Keeping partly-offline sqlite db in sync with postgresql Keeping partly-offline sqlite db in sync with postgresql sqlite sqlite

Keeping partly-offline sqlite db in sync with postgresql


It doesn't usually fall within the tasks of an ORM to sync data between databases, so you will likely have to implement it yourself. I don't know of any solution that will handle syncing for you given your choice of databases.

There are a couple important design choices to consider:

  • how do you figure out what data changed ( i.e. inserted, updated or deleted )
  • what is the most efficient way to package the change-log
  • will you have to deal with conflicts ? and how will you do that.

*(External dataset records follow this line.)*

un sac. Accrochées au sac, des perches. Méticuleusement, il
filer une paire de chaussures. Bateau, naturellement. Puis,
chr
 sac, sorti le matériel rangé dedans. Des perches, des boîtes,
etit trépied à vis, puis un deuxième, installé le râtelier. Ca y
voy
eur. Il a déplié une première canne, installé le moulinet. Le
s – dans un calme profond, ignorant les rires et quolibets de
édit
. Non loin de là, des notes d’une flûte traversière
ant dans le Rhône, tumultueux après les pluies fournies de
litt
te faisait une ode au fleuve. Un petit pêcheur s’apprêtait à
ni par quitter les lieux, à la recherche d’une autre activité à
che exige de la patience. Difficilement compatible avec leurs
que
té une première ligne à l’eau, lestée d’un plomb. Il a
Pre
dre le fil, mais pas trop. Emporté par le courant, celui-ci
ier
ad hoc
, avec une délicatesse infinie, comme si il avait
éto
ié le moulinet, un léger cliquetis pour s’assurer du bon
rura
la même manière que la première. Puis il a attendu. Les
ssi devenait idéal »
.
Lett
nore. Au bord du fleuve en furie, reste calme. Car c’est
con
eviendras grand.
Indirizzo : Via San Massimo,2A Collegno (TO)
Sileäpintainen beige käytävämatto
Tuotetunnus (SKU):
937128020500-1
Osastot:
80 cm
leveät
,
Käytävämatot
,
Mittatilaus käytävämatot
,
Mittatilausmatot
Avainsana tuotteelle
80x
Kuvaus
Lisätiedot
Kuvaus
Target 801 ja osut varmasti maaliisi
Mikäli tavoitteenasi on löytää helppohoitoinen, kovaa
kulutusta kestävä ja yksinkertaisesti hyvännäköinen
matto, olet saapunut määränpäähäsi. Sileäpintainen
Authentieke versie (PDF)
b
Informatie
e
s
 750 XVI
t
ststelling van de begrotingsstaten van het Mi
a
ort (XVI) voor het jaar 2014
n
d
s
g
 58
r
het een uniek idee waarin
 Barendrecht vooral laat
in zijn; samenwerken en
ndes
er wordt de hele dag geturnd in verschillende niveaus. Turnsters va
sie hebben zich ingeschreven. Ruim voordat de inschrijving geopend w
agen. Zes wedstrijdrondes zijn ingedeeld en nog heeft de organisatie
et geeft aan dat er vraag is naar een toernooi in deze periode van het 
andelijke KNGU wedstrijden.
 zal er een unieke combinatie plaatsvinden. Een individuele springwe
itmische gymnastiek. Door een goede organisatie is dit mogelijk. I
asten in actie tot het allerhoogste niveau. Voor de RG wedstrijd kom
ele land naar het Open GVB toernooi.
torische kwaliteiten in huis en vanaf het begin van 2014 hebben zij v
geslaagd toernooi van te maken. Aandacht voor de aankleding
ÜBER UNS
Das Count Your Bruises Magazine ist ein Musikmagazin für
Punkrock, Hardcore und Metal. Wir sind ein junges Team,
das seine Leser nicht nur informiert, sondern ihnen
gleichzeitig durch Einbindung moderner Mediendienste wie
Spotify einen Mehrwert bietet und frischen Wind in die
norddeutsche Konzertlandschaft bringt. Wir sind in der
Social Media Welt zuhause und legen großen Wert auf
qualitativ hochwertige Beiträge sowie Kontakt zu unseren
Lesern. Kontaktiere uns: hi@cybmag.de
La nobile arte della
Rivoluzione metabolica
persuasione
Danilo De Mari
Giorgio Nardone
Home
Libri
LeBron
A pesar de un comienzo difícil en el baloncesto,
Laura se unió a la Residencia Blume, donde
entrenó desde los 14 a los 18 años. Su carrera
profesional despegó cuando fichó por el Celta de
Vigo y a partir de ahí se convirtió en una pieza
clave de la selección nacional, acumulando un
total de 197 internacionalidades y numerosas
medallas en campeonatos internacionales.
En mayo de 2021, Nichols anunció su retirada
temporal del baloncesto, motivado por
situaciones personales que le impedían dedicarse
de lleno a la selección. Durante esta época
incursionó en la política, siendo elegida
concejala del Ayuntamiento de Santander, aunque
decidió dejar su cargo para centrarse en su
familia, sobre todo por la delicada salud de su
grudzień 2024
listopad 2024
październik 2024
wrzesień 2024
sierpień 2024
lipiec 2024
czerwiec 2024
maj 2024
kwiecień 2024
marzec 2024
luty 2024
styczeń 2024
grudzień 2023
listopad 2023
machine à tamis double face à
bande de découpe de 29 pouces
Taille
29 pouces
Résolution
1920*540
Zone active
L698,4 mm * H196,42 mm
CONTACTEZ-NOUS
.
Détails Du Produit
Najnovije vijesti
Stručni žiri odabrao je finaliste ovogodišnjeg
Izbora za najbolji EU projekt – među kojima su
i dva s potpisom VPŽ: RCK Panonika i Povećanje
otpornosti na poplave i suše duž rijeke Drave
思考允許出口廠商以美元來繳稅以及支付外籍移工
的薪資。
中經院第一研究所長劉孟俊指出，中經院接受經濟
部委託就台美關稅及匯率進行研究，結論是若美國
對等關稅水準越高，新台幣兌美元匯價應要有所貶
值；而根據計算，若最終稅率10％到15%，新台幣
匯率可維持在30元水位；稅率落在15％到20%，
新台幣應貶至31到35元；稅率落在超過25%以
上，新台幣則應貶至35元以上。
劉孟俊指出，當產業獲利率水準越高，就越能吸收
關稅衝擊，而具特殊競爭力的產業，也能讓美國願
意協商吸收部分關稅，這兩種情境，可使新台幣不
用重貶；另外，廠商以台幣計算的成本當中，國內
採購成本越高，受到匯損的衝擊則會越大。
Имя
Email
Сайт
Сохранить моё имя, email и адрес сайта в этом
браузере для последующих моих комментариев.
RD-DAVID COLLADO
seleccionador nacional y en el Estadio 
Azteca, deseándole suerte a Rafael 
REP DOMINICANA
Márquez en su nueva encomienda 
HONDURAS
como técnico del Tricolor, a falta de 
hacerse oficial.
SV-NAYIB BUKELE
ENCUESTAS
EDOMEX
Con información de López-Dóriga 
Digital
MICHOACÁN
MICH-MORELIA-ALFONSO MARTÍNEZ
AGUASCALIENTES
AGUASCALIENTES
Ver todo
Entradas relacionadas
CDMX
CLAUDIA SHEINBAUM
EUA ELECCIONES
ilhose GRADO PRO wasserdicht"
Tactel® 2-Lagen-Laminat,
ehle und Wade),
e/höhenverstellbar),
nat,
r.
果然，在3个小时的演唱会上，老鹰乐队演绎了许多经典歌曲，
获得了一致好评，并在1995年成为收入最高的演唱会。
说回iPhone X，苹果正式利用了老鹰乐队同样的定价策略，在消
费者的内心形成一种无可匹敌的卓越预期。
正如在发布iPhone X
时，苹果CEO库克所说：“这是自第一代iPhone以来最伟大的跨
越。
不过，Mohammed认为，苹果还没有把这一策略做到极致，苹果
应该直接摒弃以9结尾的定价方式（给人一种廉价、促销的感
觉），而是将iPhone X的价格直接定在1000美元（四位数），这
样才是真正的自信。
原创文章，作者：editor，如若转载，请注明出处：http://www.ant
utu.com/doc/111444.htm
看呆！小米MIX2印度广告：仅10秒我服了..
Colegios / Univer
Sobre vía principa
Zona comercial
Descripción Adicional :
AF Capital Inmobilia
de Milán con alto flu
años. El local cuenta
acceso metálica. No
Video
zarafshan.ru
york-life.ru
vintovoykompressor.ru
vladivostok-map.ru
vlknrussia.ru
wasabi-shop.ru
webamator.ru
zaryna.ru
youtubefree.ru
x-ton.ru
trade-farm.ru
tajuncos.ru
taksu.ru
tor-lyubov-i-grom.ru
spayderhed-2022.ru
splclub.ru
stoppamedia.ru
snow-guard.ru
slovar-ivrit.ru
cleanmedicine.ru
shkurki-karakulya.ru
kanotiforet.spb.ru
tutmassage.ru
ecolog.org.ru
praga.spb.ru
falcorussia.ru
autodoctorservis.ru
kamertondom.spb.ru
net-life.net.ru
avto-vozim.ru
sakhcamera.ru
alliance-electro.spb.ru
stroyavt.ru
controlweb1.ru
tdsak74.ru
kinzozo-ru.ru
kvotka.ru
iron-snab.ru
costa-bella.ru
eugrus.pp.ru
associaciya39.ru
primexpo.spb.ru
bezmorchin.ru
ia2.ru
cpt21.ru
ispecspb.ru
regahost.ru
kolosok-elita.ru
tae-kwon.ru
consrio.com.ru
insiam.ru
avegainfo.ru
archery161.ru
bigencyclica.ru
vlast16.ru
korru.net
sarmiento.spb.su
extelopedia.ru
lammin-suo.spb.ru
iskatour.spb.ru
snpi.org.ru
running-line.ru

The most efficient way to figure out what changed is to have the database tell you that directly. Bottled water can offer some inspiration in this regard. The idea is to tap into the event log postgres would use for replication. You will need something like Kafka to keep track of what each of your clients already knows. This will allow you to optimize your server for writes, as you won't have clients querying trying to figure out what changed since they were last online.The same can be achieved on the sqlight end with event callbacks, you'll just have to trade some storage space on the client to retain the changes to be sent to the server. If that sounds like too much infrastructure for your needs, it's something that you can easily implement with SQL and pooling as well, but I would still think of it as an event log, and consider how it's implemented a detail - possibly allowing for a more efficient implementation lather on.

The best way to structure and package your change log will depend on your applications requirements, available band-with, etc. You could use standard formats such as json, compress and encrypt if needed.

It will be much simpler to design your application as such to avoid conflicts, and possibly flow data in a single direction, or partition your data so that it always flows in a single direction for a specific partition.

One final taught is that with such an architecture you would be getting incremental updates, some of which might be missed for unplanned reasons ( system failure, bugs, dropped messages, etc ). You could have some built in heuristic to check that your data matches, like at least checking the number of records on each side, with some way to recover such a fault, at a minimal a way to manually re-fetch the data from the authoritative source, i.e. if the server is authoritative, the client should be able to discard it's data and re-fetch it. You might need such a mechanism anyway for cases wen the client is reinstalled, etc.